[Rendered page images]
◆ ◆ ◆ ◆ ◆

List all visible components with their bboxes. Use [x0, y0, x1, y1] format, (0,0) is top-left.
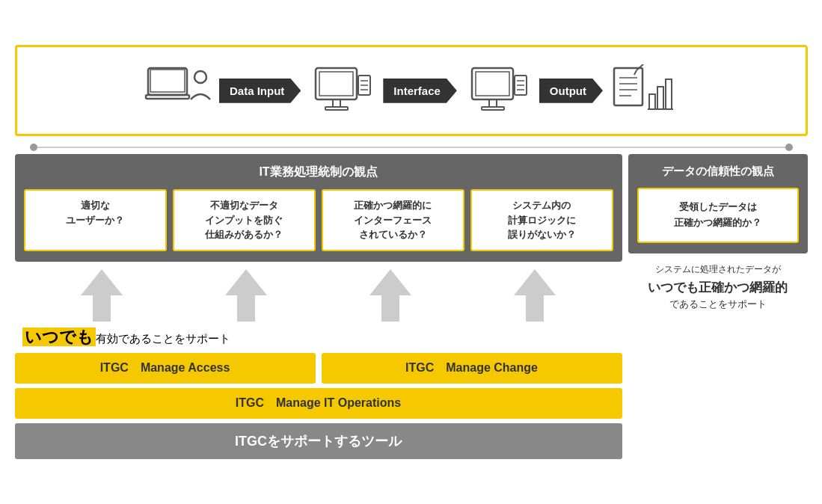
right-bold-text: いつでも正確かつ網羅的: [633, 279, 803, 296]
itgc-tool-bar: ITGCをサポートするツール: [15, 423, 622, 459]
svg-line-26: [634, 70, 637, 75]
itsudemo-highlight: いつでも: [22, 328, 96, 346]
cards-row: 適切なユーザーか？ 不適切なデータインプットを防ぐ仕組みがあるか？ 正確かつ網羅…: [24, 189, 613, 251]
it-control-title: IT業務処理統制の観点: [24, 165, 613, 180]
it-control-box: IT業務処理統制の観点 適切なユーザーか？ 不適切なデータインプットを防ぐ仕組み…: [15, 154, 622, 262]
dot-left: [30, 144, 37, 151]
svg-rect-27: [649, 94, 655, 109]
input-icon: [144, 61, 212, 120]
card-1: 適切なユーザーか？: [24, 189, 167, 251]
svg-rect-12: [472, 68, 513, 99]
up-arrow-2: [225, 269, 267, 322]
card-2: 不適切なデータインプットを防ぐ仕組みがあるか？: [173, 189, 316, 251]
arrow-data-input: Data Input: [219, 79, 301, 103]
svg-rect-14: [489, 99, 497, 107]
right-card: 受領したデータは正確かつ網羅的か？: [637, 188, 799, 243]
up-arrow-4: [514, 269, 556, 322]
right-bottom-text: であることをサポート: [633, 298, 803, 311]
svg-rect-5: [319, 72, 353, 96]
itgc-row-1: ITGC Manage Access ITGC Manage Change: [15, 353, 622, 384]
card-3: 正確かつ網羅的にインターフェースされているか？: [322, 189, 464, 251]
up-arrow-3: [369, 269, 411, 322]
right-top-text: システムに処理されたデータが: [633, 262, 803, 276]
output-icon: [610, 61, 678, 120]
svg-point-3: [194, 71, 206, 83]
svg-rect-6: [333, 99, 340, 107]
svg-rect-0: [148, 68, 187, 95]
support-text-area: いつでも有効であることをサポート: [15, 326, 622, 353]
main-container: Data Input Interface: [15, 45, 808, 459]
svg-rect-28: [657, 87, 663, 109]
svg-rect-29: [666, 79, 672, 109]
arrow-interface: Interface: [383, 79, 457, 103]
svg-marker-33: [369, 269, 411, 322]
data-reliability-box: データの信頼性の観点 受領したデータは正確かつ網羅的か？: [628, 154, 808, 253]
svg-rect-13: [476, 72, 509, 96]
arrow-output: Output: [539, 79, 603, 103]
top-section: Data Input Interface: [15, 45, 808, 136]
svg-marker-31: [81, 269, 123, 322]
svg-rect-7: [325, 107, 348, 110]
data-reliability-title: データの信頼性の観点: [637, 165, 799, 179]
svg-marker-34: [514, 269, 556, 322]
dot-right: [785, 144, 793, 151]
card-4: システム内の計算ロジックに誤りがないか？: [470, 189, 613, 251]
monitor1-icon: [308, 61, 375, 120]
svg-rect-20: [614, 68, 642, 105]
svg-rect-1: [150, 70, 185, 92]
monitor2-icon: [464, 61, 532, 120]
svg-rect-15: [482, 107, 504, 110]
svg-marker-32: [225, 269, 267, 322]
up-arrow-1: [81, 269, 123, 322]
svg-rect-2: [146, 95, 189, 99]
itgc-change-bar: ITGC Manage Change: [322, 353, 622, 384]
right-support-area: システムに処理されたデータが いつでも正確かつ網羅的 であることをサポート: [628, 253, 808, 316]
support-suffix: 有効であることをサポート: [96, 332, 230, 345]
itgc-access-bar: ITGC Manage Access: [15, 353, 316, 384]
itgc-operations-bar: ITGC Manage IT Operations: [15, 388, 622, 419]
svg-rect-4: [316, 68, 357, 99]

◆ ◆ ◆ ◆ ◆

## Task brief
With the pictures set aside, repeat every entry above exactly.

## Expected answer
List all visible components with their bboxes. Use [x0, y0, x1, y1] format, (0,0) is top-left.
right-bold-text: いつでも正確かつ網羅的: [633, 279, 803, 296]
itgc-tool-bar: ITGCをサポートするツール: [15, 423, 622, 459]
svg-line-26: [634, 70, 637, 75]
itsudemo-highlight: いつでも: [22, 328, 96, 346]
cards-row: 適切なユーザーか？ 不適切なデータインプットを防ぐ仕組みがあるか？ 正確かつ網羅…: [24, 189, 613, 251]
it-control-title: IT業務処理統制の観点: [24, 165, 613, 180]
it-control-box: IT業務処理統制の観点 適切なユーザーか？ 不適切なデータインプットを防ぐ仕組み…: [15, 154, 622, 262]
dot-left: [30, 144, 37, 151]
svg-rect-27: [649, 94, 655, 109]
input-icon: [144, 61, 212, 120]
card-1: 適切なユーザーか？: [24, 189, 167, 251]
svg-rect-12: [472, 68, 513, 99]
up-arrow-2: [225, 269, 267, 322]
card-2: 不適切なデータインプットを防ぐ仕組みがあるか？: [173, 189, 316, 251]
arrow-data-input: Data Input: [219, 79, 301, 103]
svg-rect-14: [489, 99, 497, 107]
right-card: 受領したデータは正確かつ網羅的か？: [637, 188, 799, 243]
up-arrow-4: [514, 269, 556, 322]
right-bottom-text: であることをサポート: [633, 298, 803, 311]
svg-rect-5: [319, 72, 353, 96]
itgc-row-1: ITGC Manage Access ITGC Manage Change: [15, 353, 622, 384]
card-3: 正確かつ網羅的にインターフェースされているか？: [322, 189, 464, 251]
up-arrow-3: [369, 269, 411, 322]
right-top-text: システムに処理されたデータが: [633, 262, 803, 276]
output-icon: [610, 61, 678, 120]
svg-point-3: [194, 71, 206, 83]
svg-rect-6: [333, 99, 340, 107]
svg-rect-0: [148, 68, 187, 95]
support-text-area: いつでも有効であることをサポート: [15, 326, 622, 353]
main-container: Data Input Interface: [15, 45, 808, 459]
svg-rect-28: [657, 87, 663, 109]
svg-rect-29: [666, 79, 672, 109]
arrow-interface: Interface: [383, 79, 457, 103]
svg-marker-33: [369, 269, 411, 322]
data-reliability-box: データの信頼性の観点 受領したデータは正確かつ網羅的か？: [628, 154, 808, 253]
svg-rect-13: [476, 72, 509, 96]
arrow-output: Output: [539, 79, 603, 103]
top-section: Data Input Interface: [15, 45, 808, 136]
svg-marker-31: [81, 269, 123, 322]
svg-rect-7: [325, 107, 348, 110]
data-reliability-title: データの信頼性の観点: [637, 165, 799, 179]
svg-marker-34: [514, 269, 556, 322]
dot-right: [785, 144, 793, 151]
card-4: システム内の計算ロジックに誤りがないか？: [470, 189, 613, 251]
monitor1-icon: [308, 61, 375, 120]
svg-rect-20: [614, 68, 642, 105]
svg-rect-1: [150, 70, 185, 92]
monitor2-icon: [464, 61, 532, 120]
svg-rect-15: [482, 107, 504, 110]
svg-marker-32: [225, 269, 267, 322]
up-arrow-1: [81, 269, 123, 322]
svg-rect-2: [146, 95, 189, 99]
itgc-change-bar: ITGC Manage Change: [322, 353, 622, 384]
right-support-area: システムに処理されたデータが いつでも正確かつ網羅的 であることをサポート: [628, 253, 808, 316]
support-suffix: 有効であることをサポート: [96, 332, 230, 345]
itgc-access-bar: ITGC Manage Access: [15, 353, 316, 384]
itgc-operations-bar: ITGC Manage IT Operations: [15, 388, 622, 419]
svg-rect-4: [316, 68, 357, 99]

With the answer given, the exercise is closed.